- _WHAT IS NEEDED_
A single number is wanted: how many lines of the records below contain the word "formación".
START EXERCISE DATA
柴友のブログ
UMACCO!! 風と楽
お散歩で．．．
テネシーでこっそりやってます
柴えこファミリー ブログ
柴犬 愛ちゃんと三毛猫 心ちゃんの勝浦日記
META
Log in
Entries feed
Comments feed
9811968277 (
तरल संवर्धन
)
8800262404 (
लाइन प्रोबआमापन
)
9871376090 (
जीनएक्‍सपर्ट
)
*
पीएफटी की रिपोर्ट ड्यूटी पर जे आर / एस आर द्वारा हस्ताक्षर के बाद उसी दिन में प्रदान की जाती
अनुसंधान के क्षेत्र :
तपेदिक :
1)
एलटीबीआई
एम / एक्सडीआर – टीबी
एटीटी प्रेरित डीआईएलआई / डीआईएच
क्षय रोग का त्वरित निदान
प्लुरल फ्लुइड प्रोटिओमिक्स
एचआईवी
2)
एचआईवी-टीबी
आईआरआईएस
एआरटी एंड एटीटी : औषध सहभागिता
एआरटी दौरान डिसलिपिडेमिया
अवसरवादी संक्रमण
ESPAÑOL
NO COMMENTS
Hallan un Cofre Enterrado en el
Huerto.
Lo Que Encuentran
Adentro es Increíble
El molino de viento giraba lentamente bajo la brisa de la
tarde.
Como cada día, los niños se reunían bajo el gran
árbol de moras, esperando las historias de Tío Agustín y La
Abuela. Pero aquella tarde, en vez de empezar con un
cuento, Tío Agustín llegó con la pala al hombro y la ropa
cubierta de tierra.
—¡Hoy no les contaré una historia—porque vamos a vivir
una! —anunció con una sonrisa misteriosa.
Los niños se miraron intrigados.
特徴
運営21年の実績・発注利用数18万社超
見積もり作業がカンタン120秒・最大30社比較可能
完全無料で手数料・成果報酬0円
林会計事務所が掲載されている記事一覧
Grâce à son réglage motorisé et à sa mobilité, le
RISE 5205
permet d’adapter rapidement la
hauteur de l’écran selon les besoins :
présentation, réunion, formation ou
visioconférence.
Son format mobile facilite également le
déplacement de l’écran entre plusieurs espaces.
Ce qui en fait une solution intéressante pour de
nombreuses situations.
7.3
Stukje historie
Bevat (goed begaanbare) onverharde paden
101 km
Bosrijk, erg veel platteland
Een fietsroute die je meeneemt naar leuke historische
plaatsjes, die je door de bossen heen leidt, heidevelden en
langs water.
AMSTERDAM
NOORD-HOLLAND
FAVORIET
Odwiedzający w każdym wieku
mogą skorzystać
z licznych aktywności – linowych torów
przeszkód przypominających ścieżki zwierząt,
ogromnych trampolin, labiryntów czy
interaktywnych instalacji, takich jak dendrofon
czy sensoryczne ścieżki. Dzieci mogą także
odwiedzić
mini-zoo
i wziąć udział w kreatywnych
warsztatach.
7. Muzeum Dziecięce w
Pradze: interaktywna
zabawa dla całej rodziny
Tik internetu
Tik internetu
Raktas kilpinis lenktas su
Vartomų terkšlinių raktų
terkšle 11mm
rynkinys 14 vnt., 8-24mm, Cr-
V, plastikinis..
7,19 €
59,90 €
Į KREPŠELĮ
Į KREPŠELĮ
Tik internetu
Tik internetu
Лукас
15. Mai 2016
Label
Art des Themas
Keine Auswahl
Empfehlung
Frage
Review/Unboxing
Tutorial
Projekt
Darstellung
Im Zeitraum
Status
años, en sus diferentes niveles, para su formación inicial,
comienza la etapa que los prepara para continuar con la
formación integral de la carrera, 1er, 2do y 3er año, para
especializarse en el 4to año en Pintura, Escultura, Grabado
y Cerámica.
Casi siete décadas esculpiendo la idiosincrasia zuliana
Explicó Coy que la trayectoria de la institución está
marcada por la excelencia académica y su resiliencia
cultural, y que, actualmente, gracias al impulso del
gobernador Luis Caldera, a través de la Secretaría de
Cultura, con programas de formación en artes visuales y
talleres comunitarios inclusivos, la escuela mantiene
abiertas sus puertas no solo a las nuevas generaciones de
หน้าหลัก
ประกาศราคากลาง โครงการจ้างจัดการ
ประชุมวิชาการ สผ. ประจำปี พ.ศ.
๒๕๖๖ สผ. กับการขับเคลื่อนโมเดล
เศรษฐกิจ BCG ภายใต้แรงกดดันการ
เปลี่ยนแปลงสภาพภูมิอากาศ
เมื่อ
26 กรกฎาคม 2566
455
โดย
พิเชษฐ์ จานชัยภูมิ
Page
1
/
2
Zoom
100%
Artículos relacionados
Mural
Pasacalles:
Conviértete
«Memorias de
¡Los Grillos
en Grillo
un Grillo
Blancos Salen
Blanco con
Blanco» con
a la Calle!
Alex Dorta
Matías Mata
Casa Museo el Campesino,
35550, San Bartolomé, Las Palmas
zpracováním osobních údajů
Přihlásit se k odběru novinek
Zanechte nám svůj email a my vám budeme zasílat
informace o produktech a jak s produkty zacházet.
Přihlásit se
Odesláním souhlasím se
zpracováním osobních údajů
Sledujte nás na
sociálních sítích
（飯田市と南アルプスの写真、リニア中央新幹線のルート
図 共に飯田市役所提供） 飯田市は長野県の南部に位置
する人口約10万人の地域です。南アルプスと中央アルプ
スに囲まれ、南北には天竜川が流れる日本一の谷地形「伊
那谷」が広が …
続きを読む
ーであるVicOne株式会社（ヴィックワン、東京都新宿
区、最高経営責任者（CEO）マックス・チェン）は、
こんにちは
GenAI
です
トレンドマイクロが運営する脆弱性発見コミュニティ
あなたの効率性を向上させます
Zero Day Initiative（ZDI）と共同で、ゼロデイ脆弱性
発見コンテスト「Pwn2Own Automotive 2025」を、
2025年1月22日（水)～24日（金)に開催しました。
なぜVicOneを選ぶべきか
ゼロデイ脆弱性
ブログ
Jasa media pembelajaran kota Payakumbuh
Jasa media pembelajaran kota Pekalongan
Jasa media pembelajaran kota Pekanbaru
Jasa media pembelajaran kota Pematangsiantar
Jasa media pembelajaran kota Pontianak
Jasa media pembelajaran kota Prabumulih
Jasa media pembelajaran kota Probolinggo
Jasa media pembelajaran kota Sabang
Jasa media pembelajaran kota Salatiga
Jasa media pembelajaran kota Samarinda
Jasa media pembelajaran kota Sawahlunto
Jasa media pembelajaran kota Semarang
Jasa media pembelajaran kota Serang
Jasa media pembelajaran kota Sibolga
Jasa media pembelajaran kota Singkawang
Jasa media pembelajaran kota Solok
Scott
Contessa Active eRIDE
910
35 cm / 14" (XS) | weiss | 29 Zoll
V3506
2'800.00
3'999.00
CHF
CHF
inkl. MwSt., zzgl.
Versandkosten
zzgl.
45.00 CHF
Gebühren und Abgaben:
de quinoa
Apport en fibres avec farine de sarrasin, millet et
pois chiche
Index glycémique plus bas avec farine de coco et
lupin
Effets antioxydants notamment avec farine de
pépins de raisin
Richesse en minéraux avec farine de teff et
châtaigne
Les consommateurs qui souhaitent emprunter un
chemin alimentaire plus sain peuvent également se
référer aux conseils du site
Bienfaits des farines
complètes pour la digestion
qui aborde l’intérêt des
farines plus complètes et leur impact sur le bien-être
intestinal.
END EXERCISE DATA
- _EXERCISE ANSWER_
3